On 06/13/2017 03:47 PM, Peter Robinson wrote:
For actual artifacts such as cloud/disk/installer images I agree but
at least pushing out individual packages so people can do "dnf
upgrade" picks up issues such as dependency issues that also kill the
compose and allows people to still test explicit parts and have the
composite parts of a "rolling release" and get things fixed.... I feel
that's better than dragging everything to a blinding halt like we have
for the last 13... or is it 14 days?
Perhaps so. Note that I personally have been updating from the koji
repo, but I know that has some limitations (no multiarch, etc).
I can't help but feel this is like British politics is ATM where
people are claiming everything is "strong and stable" while the wheels
have fallen off and are rolling down the road. I don't think pushing
out the Everything repo stops the "kill off Alpha" process from
happening, in fact I believe it means it's more likely to happen
because if the last two weeks shows anything all that happens is that
if we wait for a "everything is perfect ship it" we never will and
because nothing is shipped nothing is tested so once we get to the
"computer thinks it's good" we can get to the actual testing and then
we get to "what the hell changed in the last two weeks broke X, Y and
Z, are they related or completely independent?" process.
I think the all or nothing actually makes it less likely for us to
ever ship anything! I don't think shipping the traditional
"Everything" repo breaks the "kill Alpha" proposal, I think we need
to
be pragmatic and realise that people actually consuming content helps
that.
Peter "yes I live in the as strong and stable as a house of cards
country so I can joke/comment on it" R
Well, I am not even an owner of that Change, so I will leave it to Adam
and Dennis to chime in on the no alpha part.

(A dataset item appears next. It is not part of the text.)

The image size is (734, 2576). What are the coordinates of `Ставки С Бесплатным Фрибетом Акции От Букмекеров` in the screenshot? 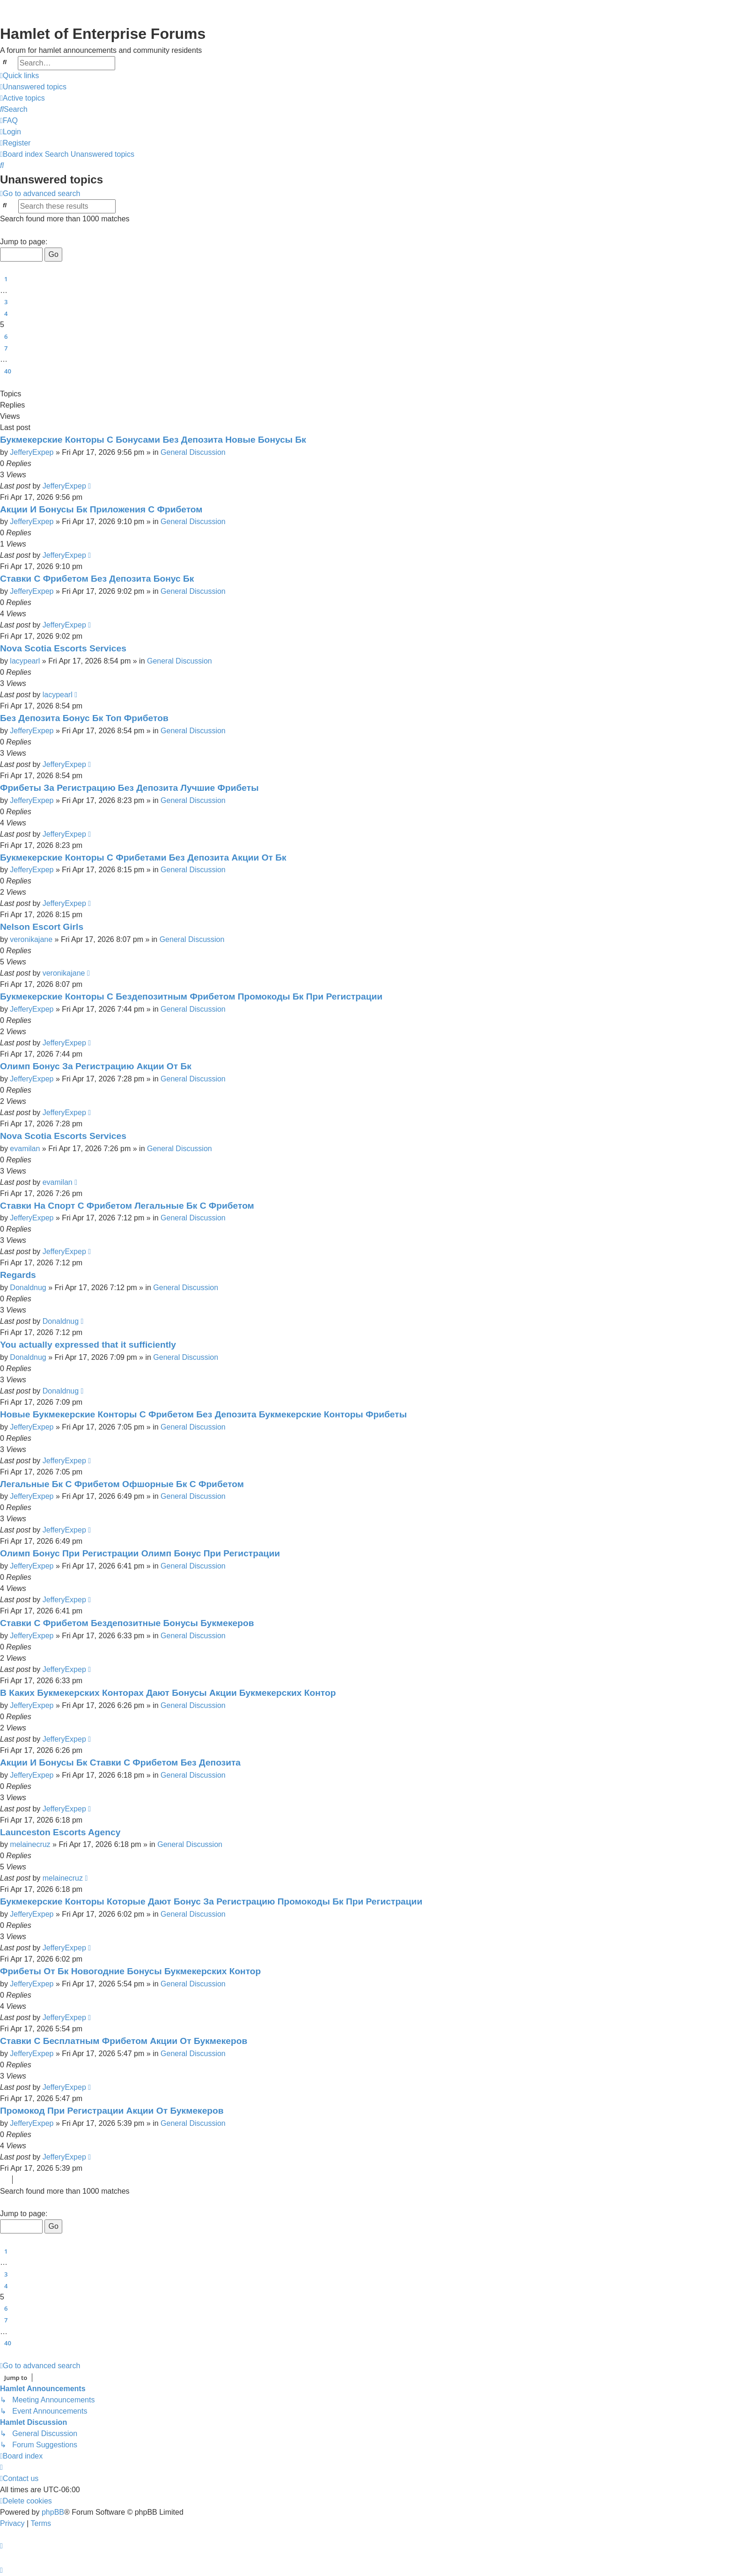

I do think now that we do have a compose that worked we are in a better
place and can now do what Colin was suggesting (If something fails now,
just untag the offending thing and file a bug on it and recompose).
There's definitely tons of room for improvement all around here including:
* Composes are really slow (likely related to storage slowness), if they
were faster or could fail faster we could untag/fix/iterate more. Right
now we are lucky to get 2 chances a day.
* There's plans pretty far along to 'pre test' base stuff with test
composes, that should help a lot. ie, new anaconda or lorax or whatever
arrives, a test compose is done and openqa tests it. If it fails we know
we can't use that in the main compose.